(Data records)
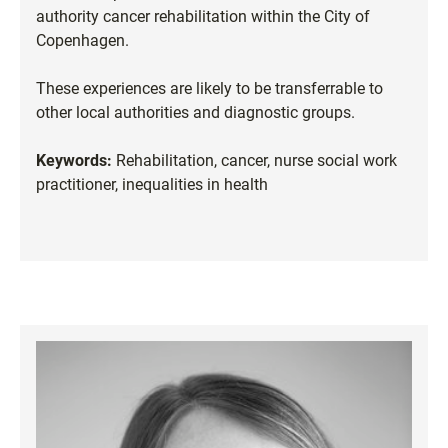
authority cancer rehabilitation within the City of
Copenhagen.
These experiences are likely to be transferrable to
other local authorities and diagnostic groups.
Keywords:
Rehabilitation, cancer, nurse social work
practitioner, inequalities in health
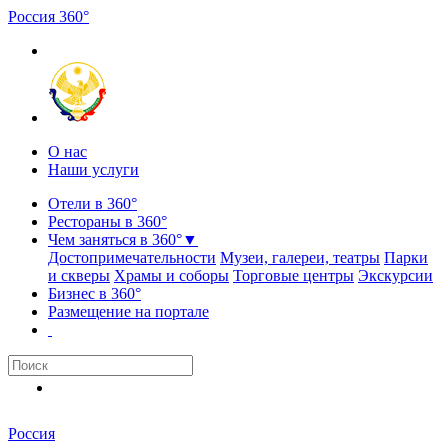
Россия
3
6
0
°
О нас
Наши услуги
Отели в 360°
Рестораны в 360°
Чем заняться в 360°
▼
Достопримечательности
Музеи, галереи, театры
Парки
и скверы
Храмы и соборы
Торговые центры
Экскурсии
Бизнес в 360°
Размещение на портале
Россия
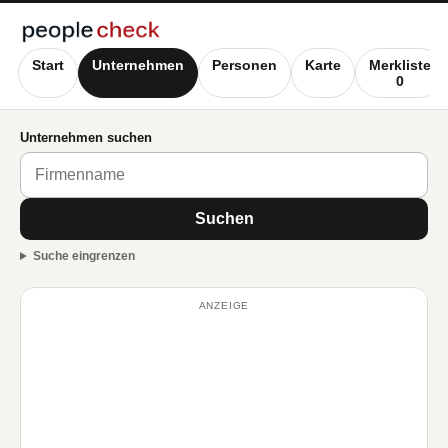
Start
Unternehmen
Personen
Karte
Merkliste
0
Unternehmen suchen
Suchen
Suche eingrenzen
ANZEIGE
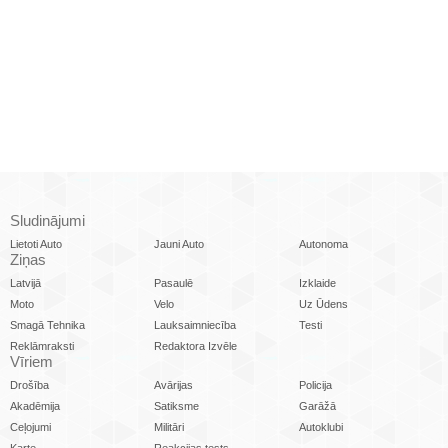
Sludinājumi
Lietoti Auto
Jauni Auto
Autonoma
Ziņas
Latvijā
Pasaulē
Izklaide
Moto
Velo
Uz Ūdens
Smagā Tehnika
Lauksaimniecība
Testi
Reklāmraksti
Redaktora Izvēle
Vīriem
Drošība
Avārijas
Policija
Akadēmija
Satiksme
Garāžā
Ceļojumi
Militāri
Autoklubi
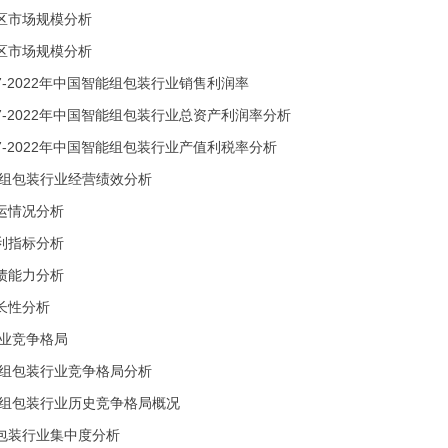
区市场规模分析
区市场规模分析
17-2022年中国智能组包装行业销售利润率
17-2022年中国智能组包装行业总资产利润率分析
17-2022年中国智能组包装行业产值利税率分析
能组包装行业经营绩效分析
运情况分析
利指标分析
债能力分析
长性分析
行业竞争格局
能组包装行业竞争格局分析
能组包装行业历史竞争格局概况
包装行业集中度分析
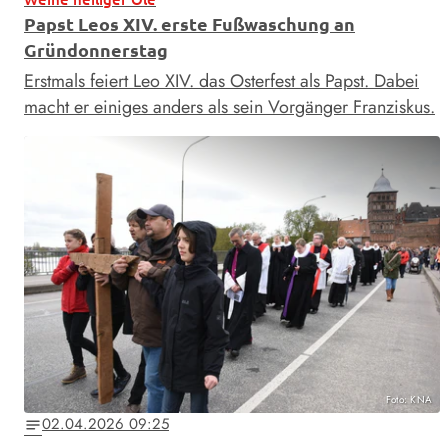
Papst Leos XIV. erste Fußwaschung an
Gründonnerstag
Erstmals feiert Leo XIV. das Osterfest als Papst. Dabei
macht er einiges anders als sein Vorgänger Franziskus.
Foto: KNA
02.04.2026 09:25
notes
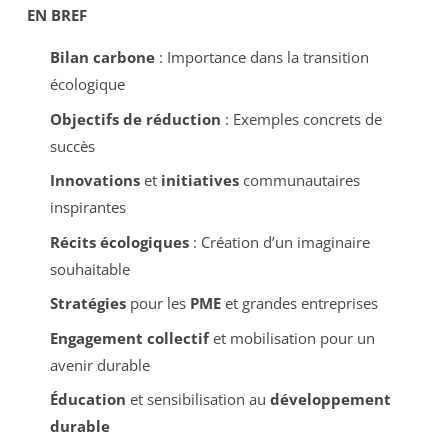
EN BREF
Bilan carbone
: Importance dans la transition
écologique
Objectifs de réduction
: Exemples concrets de
succès
Innovations
et
initiatives
communautaires
inspirantes
Récits écologiques
: Création d’un imaginaire
souhaitable
Stratégies
pour les
PME
et grandes entreprises
Engagement collectif
et mobilisation pour un
avenir durable
Éducation
et sensibilisation au
développement
durable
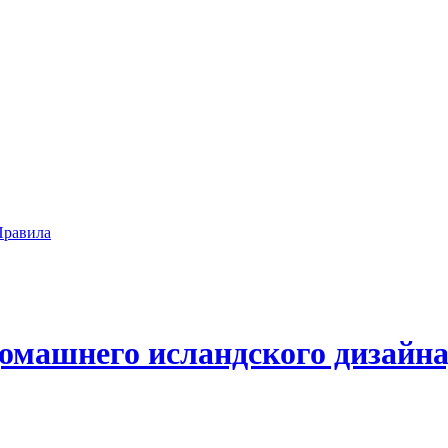
Правила
омашнего исландского дизайна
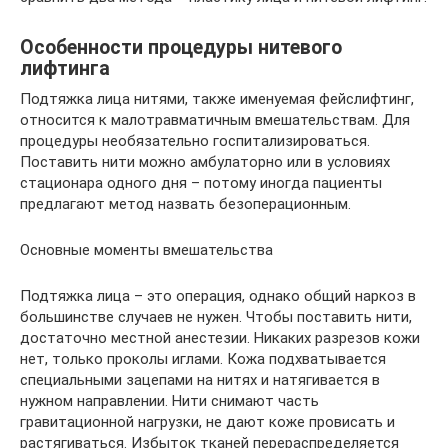
Особенности процедуры нитевого
лифтинга
Подтяжка лица нитями, также именуемая фейслифтинг,
относится к малотравматичным вмешательствам. Для
процедуры необязательно госпитализироваться.
Поставить нити можно амбулаторно или в условиях
стационара одного дня – потому иногда пациенты
предлагают метод назвать безоперационным.
Основные моменты вмешательства
Подтяжка лица – это операция, однако общий наркоз в
большинстве случаев не нужен. Чтобы поставить нити,
достаточно местной анестезии. Никаких разрезов кожи
нет, только проколы иглами. Кожа подхватывается
специальными зацепами на нитях и натягивается в
нужном направлении. Нити снимают часть
гравитационной нагрузки, не дают коже провисать и
растягиваться. Избыток тканей перераспределяется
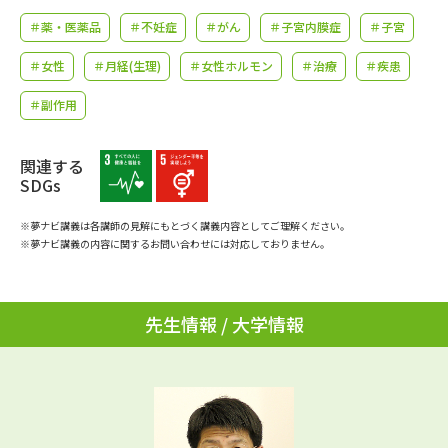
学問のミニ講義「夢ナビ講義」
学問分野解説
＃薬・医薬品
＃不妊症
＃がん
＃子宮内膜症
＃子宮
学問の教科書
夢ナビライブ
＃女性
＃月経(生理)
＃女性ホルモン
＃治療
＃疾患
＃副作用
ユーザーサポート
関連する
Ｑ＆Ａ よくあるご質問
大学進学IDについて
SDGs
資料の料金の
受付内容・発送状況の確認
※夢ナビ講義は各講師の見解にもとづく講義内容としてご理解ください。
お支払いについて
※夢ナビ講義の内容に関するお問い合わせには対応しておりません。
テレメール
個人情報取扱規定
お支払いサイト
先生情報 / 大学情報
テレメール進学カタログ
特定商取引表記
訂正のご案内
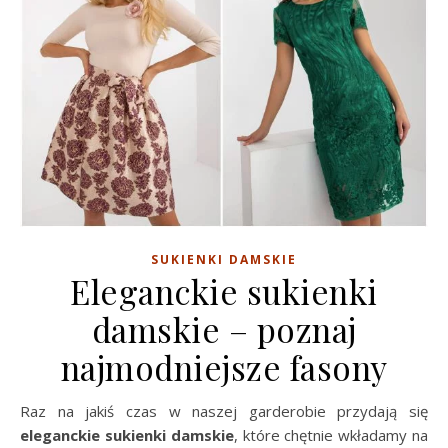
SUKIENKI DAMSKIE
Eleganckie sukienki
damskie – poznaj
najmodniejsze fasony
Raz na jakiś czas w naszej garderobie przydają się
eleganckie sukienki damskie
, które chętnie wkładamy na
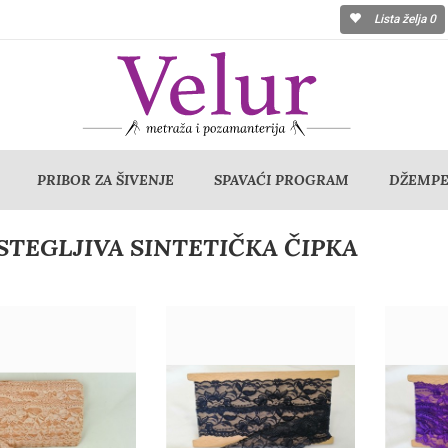
Lista želja
0
PRIBOR ZA ŠIVENJE
SPAVAĆI PROGRAM
DŽEMPER
STEGLJIVA SINTETIČKA ČIPKA
Detaljnije
Detaljnije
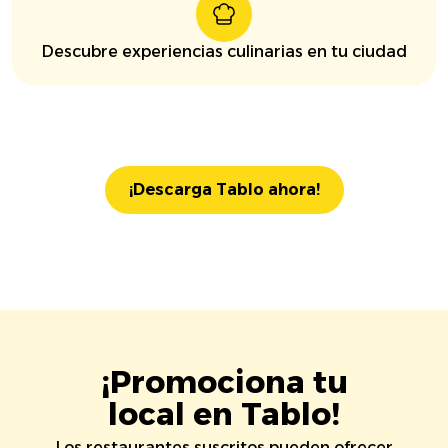
Descubre experiencias culinarias en tu ciudad
¡Descarga Tablo ahora!
¡Promociona tu
local en Tablo!
Los restaurantes suscritos pueden ofrecer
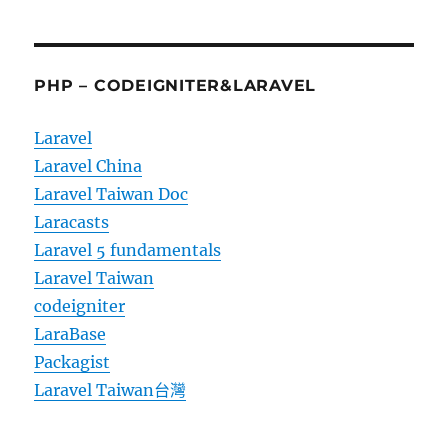
PHP – CODEIGNITER&LARAVEL
Laravel
Laravel China
Laravel Taiwan Doc
Laracasts
Laravel 5 fundamentals
Laravel Taiwan
codeigniter
LaraBase
Packagist
Laravel Taiwan台灣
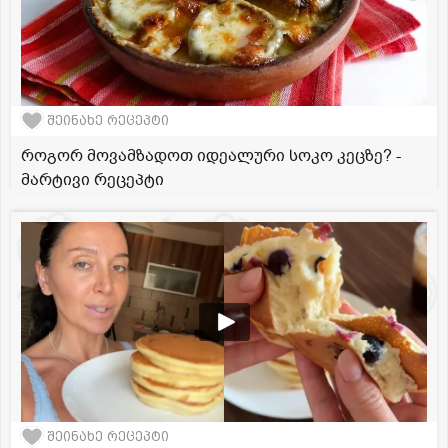
შეინახე რეცეპტი
როგორ მოვამზადოთ იდეალური სოკო კეცზე? -
მარტივი რეცეპტი
შეინახე რეცეპტი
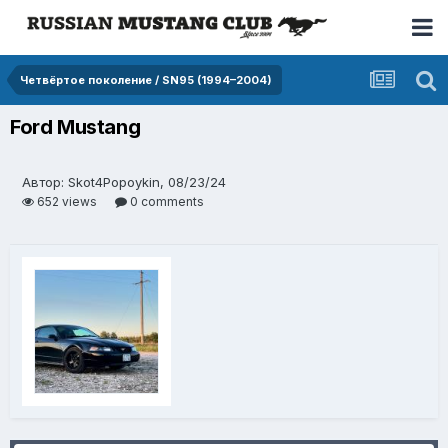
Четвёртое поколение / SN95 (1994–2004)
Ford Mustang
Автор: Skot4Popoykin, 08/23/24
652 views
0 comments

Problem statement:
Output all of the data exactly. Skip the pictures.

Result:
authority cancer rehabilitation within the City of
Copenhagen.
These experiences are likely to be transferrable to
other local authorities and diagnostic groups.
Keywords:
Rehabilitation, cancer, nurse social work
practitioner, inequalities in health
Россия
3
6
0
°
О нас
Наши услуги
Отели в 360°
Рестораны в 360°
Чем заняться в 360°
▼
Достопримечательности
Музеи, галереи, театры
Парки
и скверы
Храмы и соборы
Торговые центры
Экскурсии
Бизнес в 360°
Размещение на портале
Россия
Start
Unternehmen
Personen
Karte
Merkliste
0
Unternehmen suchen
Suchen
Suche eingrenzen
ANZEIGE
Sludinājumi
Lietoti Auto
Jauni Auto
Autonoma
Ziņas
Latvijā
Pasaulē
Izklaide
Moto
Velo
Uz Ūdens
Smagā Tehnika
Lauksaimniecība
Testi
Reklāmraksti
Redaktora Izvēle
Vīriem
Drošība
Avārijas
Policija
Akadēmija
Satiksme
Garāžā
Ceļojumi
Militāri
Autoklubi
区市场规模分析
区市场规模分析
17-2022年中国智能组包装行业销售利润率
17-2022年中国智能组包装行业总资产利润率分析
17-2022年中国智能组包装行业产值利税率分析
能组包装行业经营绩效分析
运情况分析
利指标分析
债能力分析
长性分析
行业竞争格局
能组包装行业竞争格局分析
能组包装行业历史竞争格局概况
包装行业集中度分析
Papst Leos XIV. erste Fußwaschung an
Gründonnerstag
Erstmals feiert Leo XIV. das Osterfest als Papst. Dabei
macht er einiges anders als sein Vorgänger Franziskus.
Foto: KNA
02.04.2026 09:25
notes
EN BREF
Bilan carbone
: Importance dans la transition
écologique
Objectifs de réduction
: Exemples concrets de
succès
Innovations
et
initiatives
communautaires
inspirantes
Récits écologiques
: Création d’un imaginaire
souhaitable
Stratégies
pour les
PME
et grandes entreprises
Engagement collectif
et mobilisation pour un
avenir durable
Éducation
et sensibilisation au
développement
durable
Правила
омашнего исландского дизайна
Особенности процедуры нитевого
лифтинга
Подтяжка лица нитями, также именуемая фейслифтинг,
относится к малотравматичным вмешательствам. Для
процедуры необязательно госпитализироваться.
Поставить нити можно амбулаторно или в условиях
стационара одного дня – потому иногда пациенты
предлагают метод назвать безоперационным.
Основные моменты вмешательства
Подтяжка лица – это операция, однако общий наркоз в
большинстве случаев не нужен. Чтобы поставить нити,
достаточно местной анестезии. Никаких разрезов кожи
нет, только проколы иглами. Кожа подхватывается
специальными зацепами на нитях и натягивается в
нужном направлении. Нити снимают часть
гравитационной нагрузки, не дают коже провисать и
растягиваться. Избыток тканей перераспределяется
学問のミニ講義「夢ナビ講義」
学問分野解説
＃薬・医薬品
＃不妊症
＃がん
＃子宮内膜症
＃子宮
学問の教科書
夢ナビライブ
＃女性
＃月経(生理)
＃女性ホルモン
＃治療
＃疾患
＃副作用
ユーザーサポート
関連する
Ｑ＆Ａ よくあるご質問
大学進学IDについて
SDGs
資料の料金の
受付内容・発送状況の確認
※夢ナビ講義は各講師の見解にもとづく講義内容としてご理解ください。
お支払いについて
※夢ナビ講義の内容に関するお問い合わせには対応しておりません。
テレメール
個人情報取扱規定
お支払いサイト
先生情報 / 大学情報
テレメール進学カタログ
特定商取引表記
訂正のご案内
SUKIENKI DAMSKIE
Eleganckie sukienki
damskie – poznaj
najmodniejsze fasony
Raz na jakiś czas w naszej garderobie przydają się
eleganckie sukienki damskie
, które chętnie wkładamy na
Lista želja
0
PRIBOR ZA ŠIVENJE
SPAVAĆI PROGRAM
DŽEMPER
STEGLJIVA SINTETIČKA ČIPKA
Detaljnije
Detaljnije
Descubre experiencias culinarias en tu ciudad
¡Descarga Tablo ahora!
¡Promociona tu
local en Tablo!
Los restaurantes suscritos pueden ofrecer
PHP – CODEIGNITER&LARAVEL
Laravel
Laravel China
Laravel Taiwan Doc
Laracasts
Laravel 5 fundamentals
Laravel Taiwan
codeigniter
LaraBase
Packagist
Laravel Taiwan台灣
შეინახე რეცეპტი
როგორ მოვამზადოთ იდეალური სოკო კეცზე? -
მარტივი რეცეპტი
შეინახე რეცეპტი
Четвёртое поколение / SN95 (1994–2004)
Ford Mustang
Автор: Skot4Popoykin, 08/23/24
652 views
0 comments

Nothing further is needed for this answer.